Source data Block Start

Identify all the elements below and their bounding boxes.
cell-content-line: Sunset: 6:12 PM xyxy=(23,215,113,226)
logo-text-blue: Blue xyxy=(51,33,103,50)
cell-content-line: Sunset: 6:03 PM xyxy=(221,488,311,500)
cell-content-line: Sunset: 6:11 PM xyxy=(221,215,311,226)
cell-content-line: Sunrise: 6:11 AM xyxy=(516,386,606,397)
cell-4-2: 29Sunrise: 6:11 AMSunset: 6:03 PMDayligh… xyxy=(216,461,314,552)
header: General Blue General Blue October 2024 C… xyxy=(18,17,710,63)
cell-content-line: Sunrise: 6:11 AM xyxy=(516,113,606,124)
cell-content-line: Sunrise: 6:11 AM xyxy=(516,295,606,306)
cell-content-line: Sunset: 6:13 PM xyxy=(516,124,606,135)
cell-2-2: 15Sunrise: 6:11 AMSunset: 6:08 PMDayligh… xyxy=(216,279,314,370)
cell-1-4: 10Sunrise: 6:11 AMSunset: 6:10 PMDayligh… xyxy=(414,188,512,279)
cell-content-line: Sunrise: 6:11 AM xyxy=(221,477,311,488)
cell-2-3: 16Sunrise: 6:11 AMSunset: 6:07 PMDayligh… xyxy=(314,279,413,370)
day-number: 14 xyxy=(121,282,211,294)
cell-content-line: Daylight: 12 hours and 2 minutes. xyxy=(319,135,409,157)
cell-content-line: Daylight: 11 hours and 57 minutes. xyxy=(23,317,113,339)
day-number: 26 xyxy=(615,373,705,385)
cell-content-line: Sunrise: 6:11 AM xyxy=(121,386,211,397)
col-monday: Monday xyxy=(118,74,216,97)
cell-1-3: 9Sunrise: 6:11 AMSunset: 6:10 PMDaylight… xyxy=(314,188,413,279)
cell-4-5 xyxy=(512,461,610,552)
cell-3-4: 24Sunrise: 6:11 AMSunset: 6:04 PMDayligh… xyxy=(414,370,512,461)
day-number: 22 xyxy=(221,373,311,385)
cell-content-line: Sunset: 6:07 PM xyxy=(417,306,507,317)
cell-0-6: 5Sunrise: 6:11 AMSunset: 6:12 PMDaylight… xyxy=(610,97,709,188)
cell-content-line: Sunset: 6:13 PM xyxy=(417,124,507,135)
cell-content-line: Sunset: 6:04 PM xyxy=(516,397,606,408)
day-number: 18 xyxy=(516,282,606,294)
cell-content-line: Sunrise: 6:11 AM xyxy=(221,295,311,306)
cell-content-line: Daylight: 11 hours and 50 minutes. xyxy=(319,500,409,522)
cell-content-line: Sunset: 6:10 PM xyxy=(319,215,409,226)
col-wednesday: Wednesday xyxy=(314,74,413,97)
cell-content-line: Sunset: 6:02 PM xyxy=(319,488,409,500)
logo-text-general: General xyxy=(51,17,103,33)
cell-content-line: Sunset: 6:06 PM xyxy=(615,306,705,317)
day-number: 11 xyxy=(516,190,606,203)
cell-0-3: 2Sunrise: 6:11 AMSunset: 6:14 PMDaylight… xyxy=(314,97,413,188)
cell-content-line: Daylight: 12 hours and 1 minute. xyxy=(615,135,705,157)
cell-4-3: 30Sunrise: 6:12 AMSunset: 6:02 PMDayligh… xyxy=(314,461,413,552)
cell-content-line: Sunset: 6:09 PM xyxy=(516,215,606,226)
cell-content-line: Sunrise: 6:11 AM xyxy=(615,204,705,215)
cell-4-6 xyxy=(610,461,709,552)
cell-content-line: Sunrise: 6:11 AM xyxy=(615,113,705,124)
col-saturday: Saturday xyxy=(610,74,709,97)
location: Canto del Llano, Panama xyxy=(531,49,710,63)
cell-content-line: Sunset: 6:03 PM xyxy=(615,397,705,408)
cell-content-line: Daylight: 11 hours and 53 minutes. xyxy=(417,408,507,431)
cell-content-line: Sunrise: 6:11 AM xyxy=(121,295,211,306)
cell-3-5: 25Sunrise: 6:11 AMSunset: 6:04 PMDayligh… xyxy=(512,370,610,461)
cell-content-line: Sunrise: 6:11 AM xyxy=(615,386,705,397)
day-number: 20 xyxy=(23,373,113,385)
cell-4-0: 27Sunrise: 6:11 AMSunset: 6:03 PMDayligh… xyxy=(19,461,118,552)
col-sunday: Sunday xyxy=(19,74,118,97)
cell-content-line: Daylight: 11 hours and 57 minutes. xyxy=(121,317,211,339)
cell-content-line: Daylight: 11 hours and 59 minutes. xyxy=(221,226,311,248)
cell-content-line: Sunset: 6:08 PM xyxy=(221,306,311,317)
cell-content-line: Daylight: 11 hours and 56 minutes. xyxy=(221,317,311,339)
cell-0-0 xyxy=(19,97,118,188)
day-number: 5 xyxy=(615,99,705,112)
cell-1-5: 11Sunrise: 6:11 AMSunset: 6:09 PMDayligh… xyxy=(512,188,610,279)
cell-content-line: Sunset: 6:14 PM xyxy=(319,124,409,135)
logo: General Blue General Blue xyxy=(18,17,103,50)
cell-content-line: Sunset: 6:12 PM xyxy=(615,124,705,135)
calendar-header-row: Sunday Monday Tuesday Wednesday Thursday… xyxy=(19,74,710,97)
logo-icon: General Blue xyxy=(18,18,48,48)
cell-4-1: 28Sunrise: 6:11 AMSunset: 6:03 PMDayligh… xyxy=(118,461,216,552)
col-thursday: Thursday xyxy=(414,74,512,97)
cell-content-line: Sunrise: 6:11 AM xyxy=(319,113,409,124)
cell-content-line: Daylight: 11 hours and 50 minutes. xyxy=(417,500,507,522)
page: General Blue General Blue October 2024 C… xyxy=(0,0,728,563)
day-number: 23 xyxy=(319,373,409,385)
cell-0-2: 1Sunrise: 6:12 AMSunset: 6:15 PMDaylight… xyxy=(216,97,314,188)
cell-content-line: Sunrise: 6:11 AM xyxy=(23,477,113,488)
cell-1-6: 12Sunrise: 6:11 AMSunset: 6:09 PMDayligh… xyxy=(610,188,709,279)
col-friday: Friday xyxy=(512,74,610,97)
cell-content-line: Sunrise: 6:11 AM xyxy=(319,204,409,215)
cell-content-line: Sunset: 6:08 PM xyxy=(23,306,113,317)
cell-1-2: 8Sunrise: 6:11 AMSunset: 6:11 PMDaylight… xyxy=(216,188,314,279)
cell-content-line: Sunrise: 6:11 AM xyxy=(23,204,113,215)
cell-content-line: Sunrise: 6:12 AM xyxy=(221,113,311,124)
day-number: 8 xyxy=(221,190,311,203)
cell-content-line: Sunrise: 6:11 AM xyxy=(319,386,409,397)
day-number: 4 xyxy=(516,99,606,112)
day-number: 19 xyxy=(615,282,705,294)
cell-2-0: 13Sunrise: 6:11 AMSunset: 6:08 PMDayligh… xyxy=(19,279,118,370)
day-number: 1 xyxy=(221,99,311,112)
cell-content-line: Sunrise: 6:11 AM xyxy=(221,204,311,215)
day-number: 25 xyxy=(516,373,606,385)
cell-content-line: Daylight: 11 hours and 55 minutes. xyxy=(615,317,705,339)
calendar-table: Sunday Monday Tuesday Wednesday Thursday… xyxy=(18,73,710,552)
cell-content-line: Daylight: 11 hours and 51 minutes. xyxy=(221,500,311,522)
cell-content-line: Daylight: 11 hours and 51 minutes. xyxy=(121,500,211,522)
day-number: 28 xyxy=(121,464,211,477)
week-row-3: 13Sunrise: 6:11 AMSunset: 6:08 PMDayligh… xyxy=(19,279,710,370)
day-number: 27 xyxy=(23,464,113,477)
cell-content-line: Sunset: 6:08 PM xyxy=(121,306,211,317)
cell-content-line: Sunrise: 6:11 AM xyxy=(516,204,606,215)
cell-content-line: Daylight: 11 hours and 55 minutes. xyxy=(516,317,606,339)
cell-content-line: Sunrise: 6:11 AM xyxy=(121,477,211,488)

Source data Block End
Source data Block Start

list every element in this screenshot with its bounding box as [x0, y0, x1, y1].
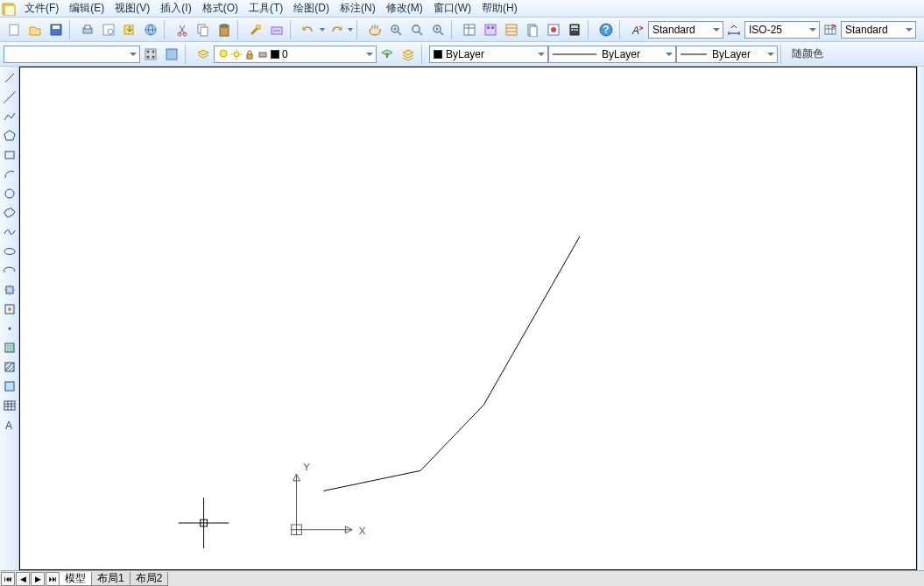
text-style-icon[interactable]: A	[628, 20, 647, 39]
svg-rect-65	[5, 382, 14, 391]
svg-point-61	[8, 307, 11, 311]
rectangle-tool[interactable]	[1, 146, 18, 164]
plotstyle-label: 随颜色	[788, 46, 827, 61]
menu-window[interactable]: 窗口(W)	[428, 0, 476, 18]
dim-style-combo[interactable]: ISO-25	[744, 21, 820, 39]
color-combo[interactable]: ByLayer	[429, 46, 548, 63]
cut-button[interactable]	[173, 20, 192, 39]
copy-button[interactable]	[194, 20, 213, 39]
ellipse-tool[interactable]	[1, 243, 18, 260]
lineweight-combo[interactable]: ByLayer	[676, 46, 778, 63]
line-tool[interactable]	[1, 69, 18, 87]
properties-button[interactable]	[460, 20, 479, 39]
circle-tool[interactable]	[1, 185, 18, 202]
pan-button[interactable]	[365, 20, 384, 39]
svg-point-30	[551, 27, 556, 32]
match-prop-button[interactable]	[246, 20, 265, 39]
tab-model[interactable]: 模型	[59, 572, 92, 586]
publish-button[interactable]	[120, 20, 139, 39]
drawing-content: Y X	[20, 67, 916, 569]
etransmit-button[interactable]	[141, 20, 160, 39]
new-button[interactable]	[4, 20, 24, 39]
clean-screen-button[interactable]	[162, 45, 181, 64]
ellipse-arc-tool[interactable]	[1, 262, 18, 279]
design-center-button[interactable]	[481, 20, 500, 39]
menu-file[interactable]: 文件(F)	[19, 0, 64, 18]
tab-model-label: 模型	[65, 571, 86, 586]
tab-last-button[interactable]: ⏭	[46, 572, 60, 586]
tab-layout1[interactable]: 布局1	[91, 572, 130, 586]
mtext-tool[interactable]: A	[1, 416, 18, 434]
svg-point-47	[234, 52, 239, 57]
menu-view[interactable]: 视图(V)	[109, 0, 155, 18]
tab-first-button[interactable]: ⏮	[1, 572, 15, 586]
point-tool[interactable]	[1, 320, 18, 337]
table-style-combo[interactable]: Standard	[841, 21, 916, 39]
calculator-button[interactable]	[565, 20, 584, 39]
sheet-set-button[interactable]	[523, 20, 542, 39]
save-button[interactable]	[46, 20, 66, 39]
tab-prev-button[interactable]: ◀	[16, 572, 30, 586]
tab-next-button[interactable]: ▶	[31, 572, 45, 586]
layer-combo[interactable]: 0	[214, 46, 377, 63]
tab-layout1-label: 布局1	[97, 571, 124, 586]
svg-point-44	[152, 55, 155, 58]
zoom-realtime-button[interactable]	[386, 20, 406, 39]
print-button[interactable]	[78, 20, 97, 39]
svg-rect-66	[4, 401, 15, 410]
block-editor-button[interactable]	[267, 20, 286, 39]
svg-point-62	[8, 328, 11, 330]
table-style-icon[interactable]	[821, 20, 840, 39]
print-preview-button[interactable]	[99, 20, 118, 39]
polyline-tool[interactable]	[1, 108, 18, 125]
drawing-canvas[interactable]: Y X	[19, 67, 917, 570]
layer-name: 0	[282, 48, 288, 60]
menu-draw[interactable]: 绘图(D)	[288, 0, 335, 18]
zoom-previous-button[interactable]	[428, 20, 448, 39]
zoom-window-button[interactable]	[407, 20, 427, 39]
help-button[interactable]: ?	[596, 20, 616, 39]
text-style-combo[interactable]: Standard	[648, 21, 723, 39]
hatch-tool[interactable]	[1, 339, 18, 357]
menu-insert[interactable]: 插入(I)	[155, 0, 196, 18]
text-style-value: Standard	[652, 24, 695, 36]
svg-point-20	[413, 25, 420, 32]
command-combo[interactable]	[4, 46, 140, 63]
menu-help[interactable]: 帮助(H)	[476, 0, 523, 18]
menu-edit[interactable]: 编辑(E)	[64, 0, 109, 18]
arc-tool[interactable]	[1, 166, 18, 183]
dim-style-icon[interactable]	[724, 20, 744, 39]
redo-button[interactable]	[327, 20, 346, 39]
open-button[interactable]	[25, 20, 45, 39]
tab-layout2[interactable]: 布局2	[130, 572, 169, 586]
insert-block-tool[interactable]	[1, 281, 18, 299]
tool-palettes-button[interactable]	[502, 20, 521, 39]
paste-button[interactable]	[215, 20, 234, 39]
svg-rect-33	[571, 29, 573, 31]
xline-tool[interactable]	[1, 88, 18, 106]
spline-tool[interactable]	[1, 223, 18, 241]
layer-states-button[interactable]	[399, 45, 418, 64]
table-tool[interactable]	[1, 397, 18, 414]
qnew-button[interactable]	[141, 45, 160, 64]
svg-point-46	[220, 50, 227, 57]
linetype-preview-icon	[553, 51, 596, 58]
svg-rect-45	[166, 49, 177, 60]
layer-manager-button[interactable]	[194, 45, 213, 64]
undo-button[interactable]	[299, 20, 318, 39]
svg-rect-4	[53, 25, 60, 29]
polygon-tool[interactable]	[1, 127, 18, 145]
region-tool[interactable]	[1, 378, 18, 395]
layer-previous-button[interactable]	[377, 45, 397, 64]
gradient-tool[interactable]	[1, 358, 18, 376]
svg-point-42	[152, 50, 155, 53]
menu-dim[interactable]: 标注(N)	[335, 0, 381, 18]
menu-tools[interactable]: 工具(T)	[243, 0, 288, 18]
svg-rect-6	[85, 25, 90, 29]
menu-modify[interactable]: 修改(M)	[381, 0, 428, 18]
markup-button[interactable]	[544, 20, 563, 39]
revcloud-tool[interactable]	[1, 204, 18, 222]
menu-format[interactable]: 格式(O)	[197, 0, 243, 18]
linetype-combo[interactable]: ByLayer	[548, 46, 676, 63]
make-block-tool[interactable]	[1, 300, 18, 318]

Source data Block End

• [Goal of the exercise] Pull out every line holding "PMDaylight" from the records above, and copy it.

• [Problem solution]
cell-1-3: 9Sunrise: 6:11 AMSunset: 6:10 PMDaylight… xyxy=(314,188,413,279)
cell-0-6: 5Sunrise: 6:11 AMSunset: 6:12 PMDaylight… xyxy=(610,97,709,188)
cell-0-3: 2Sunrise: 6:11 AMSunset: 6:14 PMDaylight… xyxy=(314,97,413,188)
cell-0-2: 1Sunrise: 6:12 AMSunset: 6:15 PMDaylight… xyxy=(216,97,314,188)
cell-1-2: 8Sunrise: 6:11 AMSunset: 6:11 PMDaylight… xyxy=(216,188,314,279)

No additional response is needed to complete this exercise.